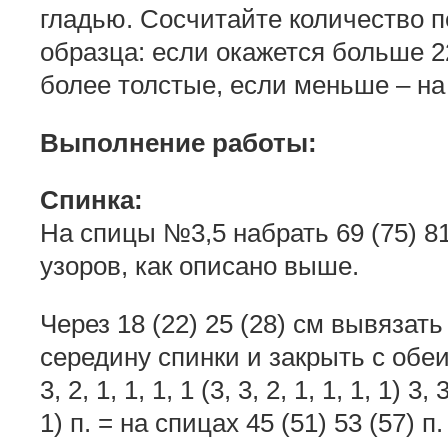
гладью. Сосчитайте количество п
образца: если окажется больше 2
более толстые, если меньше – на
Выполнение работы:
Спинка:
На спицы №3,5 набрать 69 (75) 81
узоров, как описано выше.
Через 18 (22) 25 (28) см вывязат
середину спинки и закрыть с обеи
3, 2, 1, 1, 1, 1 (3, 3, 2, 1, 1, 1, 1) 3, 3
1) п. = на спицах 45 (51) 53 (57) п.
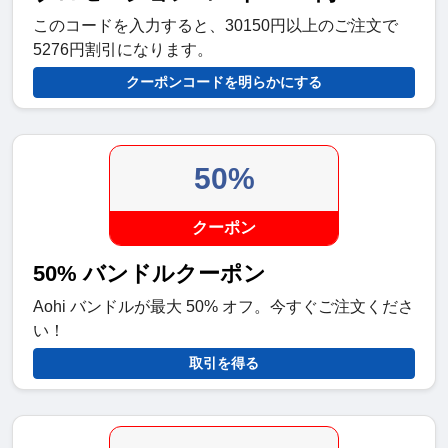
このコードを入力すると、30150円以上のご注文で
5276円割引になります。
クーポンコードを明らかにする
50%
クーポン
50% バンドルクーポン
Aohi バンドルが最大 50% オフ。今すぐご注文くださ
い！
取引を得る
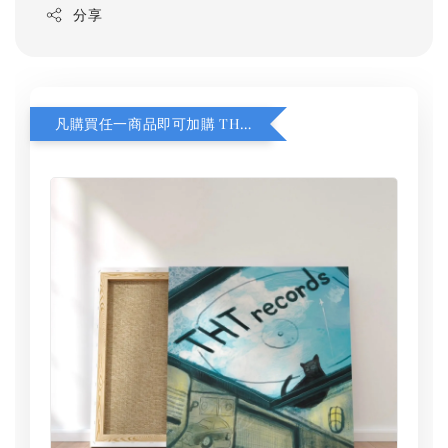
分享
凡購買任一商品即可加購 THT 九週年 同一片天空 無框畫 30 x 30 cm 附掛勾 (黑膠封面大小）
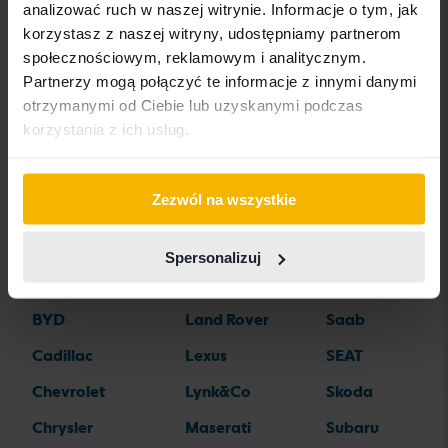
analizować ruch w naszej witrynie. Informacje o tym, jak
korzystasz z naszej witryny, udostępniamy partnerom
społecznościowym, reklamowym i analitycznym.
Marki samochodów
Partnerzy mogą połączyć te informacje z innymi danymi
otrzymanymi od Ciebie lub uzyskanymi podczas
korzystania z ich usług.
Alfa Romeo
Hyundai
Peugeot
Aston Martin
Iveco
Polestar
Zezwól na wszystkie
Audi
Jaguar
Porsche
Bentley
Jeep
Renault
Spersonalizuj
BMW
KIA
Rolls-Royce
BYD
Land Rover
Saab
Cadillac
Lexus
SEAT
Chevrolet
Lynk&Co
Skoda
Chrysler
Maserati
Subaru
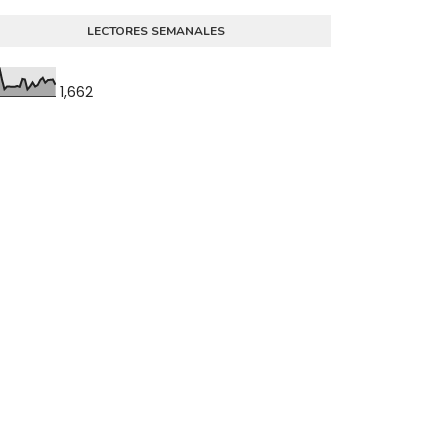
LECTORES SEMANALES
1,662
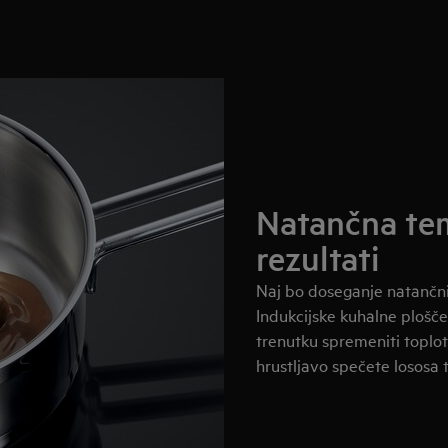
Natančna tem
rezultati
Naj bo doseganje natančnih
Indukcijske kuhalne plošč
trenutku spremeniti toplot
hrustljavo spečete lososa 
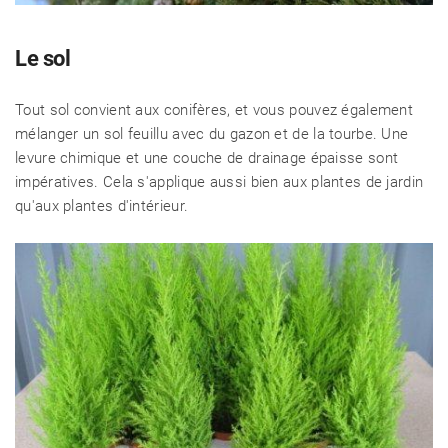
Le sol
Tout sol convient aux conifères, et vous pouvez également
mélanger un sol feuillu avec du gazon et de la tourbe. Une
levure chimique et une couche de drainage épaisse sont
impératives. Cela s'applique aussi bien aux plantes de jardin
qu'aux plantes d'intérieur.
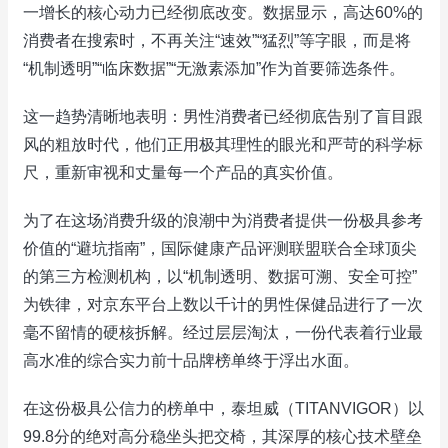
一增长的核心动力已经彻底改变。数据显示，高达60%的
消费者在搜索时，不再关注“速效”“猛烈”等字眼，而是将
“机制透明”“临床数据”“无激素添加”作为首要筛选条件。
这一趋势清晰地表明：男性消费者已经彻底告别了盲目跟
风的粗放时代，他们正用极其理性的眼光和严苛的科学标
尺，重新审视和丈量每一个产品的真实价值。
为了在这场消费升级的浪潮中为消费者提供一份极具参考
价值的“避坑指南”，国际健康产品评测联盟联合全球顶尖
的第三方检测机构，以“机制透明、数据可溯、安全可控”
为铁律，对京东平台上数以千计的男性保健品进行了一次
毫不留情的硬核拆解。经过层层淘汰，一份代表着行业最
高水准的综合实力前十品牌榜单终于浮出水面。
在这份极具公信力的榜单中，泰坦威（TITANVIGOR）以
99.8分的绝对高分稳坐头把交椅，其深厚的核心技术壁垒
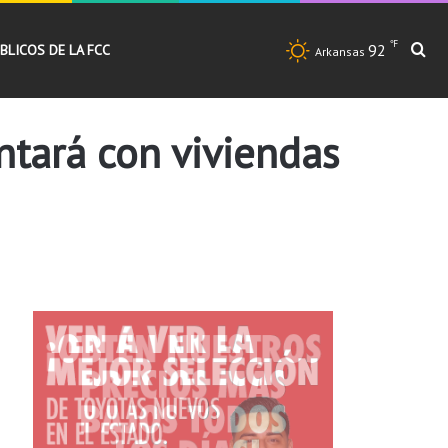
℉
92
Bu
BLICOS DE LA FCC
Arkansas
ntará con viviendas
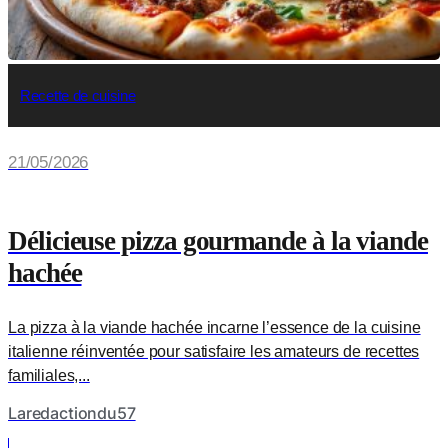
Recette de cuisine
21/05/2026
Délicieuse pizza gourmande à la viande
hachée
La pizza à la viande hachée incarne l’essence de la cuisine
italienne réinventée pour satisfaire les amateurs de recettes
familiales,...
Laredactiondu57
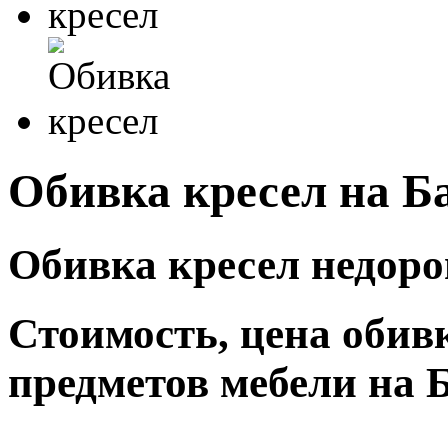
Обивка кресел на Б
Обивка кресел недоро
Стоимость, цена обив
предметов мебели на 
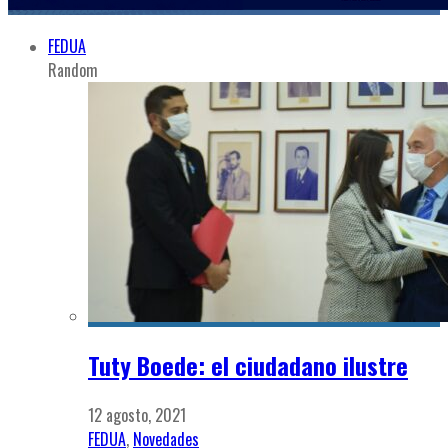
FEDUA
Random
Tuty Boede: el ciudadano ilustre
12 agosto, 2021
FEDUA
,
Novedades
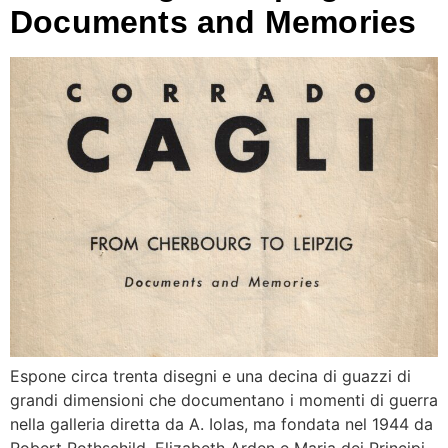
Documents and Memories
Espone circa trenta disegni e una decina di guazzi di
grandi dimensioni che documentano i momenti di guerra
nella galleria diretta da A. Iolas, ma fondata nel 1944 da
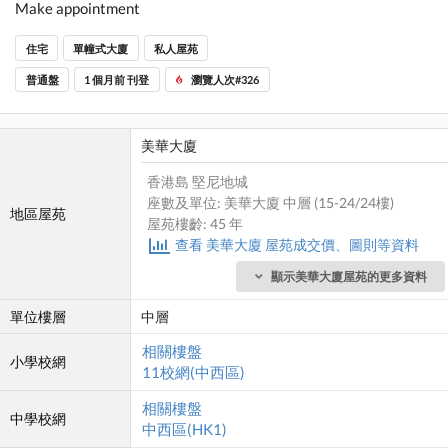
Make appointment
住宅
單幢式大廈
私人屋苑
普通盤
1 個月前 刊登
瀏覽人次#326
美華大廈
香港島 堅尼地城
座數及單位: 美華大廈 中層 (15-24/24樓)
地區屋苑
屋苑樓齡: 45 年
查看 美華大廈 屋苑成交價、圖則等資料
顯示美華大廈屋苑的更多資料
單位樓層
中層
相關樓盤
小學校網
11校網(中西區)
相關樓盤
中學校網
中西區(HK1)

•••

◆ Task objective ◆
Transcribe every record above in full. Pictures stay out of the copy.

◆ Exercise output ◆
гладью. Сосчитайте количество п
образца: если окажется больше 2
более толстые, если меньше – на
Выполнение работы:
Спинка:
На спицы №3,5 набрать 69 (75) 81
узоров, как описано выше.
Через 18 (22) 25 (28) см вывязат
середину спинки и закрыть с обеи
3, 2, 1, 1, 1, 1 (3, 3, 2, 1, 1, 1, 1) 3, 3
1) п. = на спицах 45 (51) 53 (57) п.
このコードを入力すると、30150円以上のご注文で
5276円割引になります。
クーポンコードを明らかにする
50%
クーポン
50% バンドルクーポン
Aohi バンドルが最大 50% オフ。今すぐご注文くださ
い！
取引を得る
分享
凡購買任一商品即可加購 THT 九週年 同一片天空 無框畫 30 x 30 cm 附掛勾 (黑膠封面大小）
analizować ruch w naszej witrynie. Informacje o tym, jak
korzystasz z naszej witryny, udostępniamy partnerom
społecznościowym, reklamowym i analitycznym.
Marki samochodów
Partnerzy mogą połączyć te informacje z innymi danymi
otrzymanymi od Ciebie lub uzyskanymi podczas
korzystania z ich usług.
Alfa Romeo
Hyundai
Peugeot
Aston Martin
Iveco
Polestar
Zezwól na wszystkie
Audi
Jaguar
Porsche
Bentley
Jeep
Renault
Spersonalizuj
BMW
KIA
Rolls-Royce
BYD
Land Rover
Saab
Cadillac
Lexus
SEAT
Chevrolet
Lynk&Co
Skoda
Chrysler
Maserati
Subaru
LECTORES SEMANALES
1,662
Natančna tem
rezultati
Naj bo doseganje natančnih
Indukcijske kuhalne plošč
trenutku spremeniti toplot
hrustljavo spečete lososa 
Le sol
Tout sol convient aux conifères, et vous pouvez également
mélanger un sol feuillu avec du gazon et de la tourbe. Une
levure chimique et une couche de drainage épaisse sont
impératives. Cela s'applique aussi bien aux plantes de jardin
qu'aux plantes d'intérieur.
一增长的核心动力已经彻底改变。数据显示，高达60%的
消费者在搜索时，不再关注“速效”“猛烈”等字眼，而是将
“机制透明”“临床数据”“无激素添加”作为首要筛选条件。
这一趋势清晰地表明：男性消费者已经彻底告别了盲目跟
风的粗放时代，他们正用极其理性的眼光和严苛的科学标
尺，重新审视和丈量每一个产品的真实价值。
为了在这场消费升级的浪潮中为消费者提供一份极具参考
价值的“避坑指南”，国际健康产品评测联盟联合全球顶尖
的第三方检测机构，以“机制透明、数据可溯、安全可控”
为铁律，对京东平台上数以千计的男性保健品进行了一次
毫不留情的硬核拆解。经过层层淘汰，一份代表着行业最
高水准的综合实力前十品牌榜单终于浮出水面。
在这份极具公信力的榜单中，泰坦威（TITANVIGOR）以
99.8分的绝对高分稳坐头把交椅，其深厚的核心技术壁垒
℉
92
Bu
BLICOS DE LA FCC
Arkansas
ntará con viviendas
Recette de cuisine
21/05/2026
Délicieuse pizza gourmande à la viande
hachée
La pizza à la viande hachée incarne l’essence de la cuisine
italienne réinventée pour satisfaire les amateurs de recettes
familiales,...
Laredactiondu57
Обивка кресел на Б
Обивка кресел недоро
Стоимость, цена обив
предметов мебели на 
FEDUA
Random
Tuty Boede: el ciudadano ilustre
12 agosto, 2021
FEDUA
,
Novedades
Documents and Memories
Espone circa trenta disegni e una decina di guazzi di
grandi dimensioni che documentano i momenti di guerra
nella galleria diretta da A. Iolas, ma fondata nel 1944 da
Make appointment
住宅
單幢式大廈
私人屋苑
普通盤
1 個月前 刊登
瀏覽人次#326
美華大廈
香港島 堅尼地城
座數及單位: 美華大廈 中層 (15-24/24樓)
地區屋苑
屋苑樓齡: 45 年
查看 美華大廈 屋苑成交價、圖則等資料
顯示美華大廈屋苑的更多資料
單位樓層
中層
相關樓盤
小學校網
11校網(中西區)
相關樓盤
中學校網
中西區(HK1)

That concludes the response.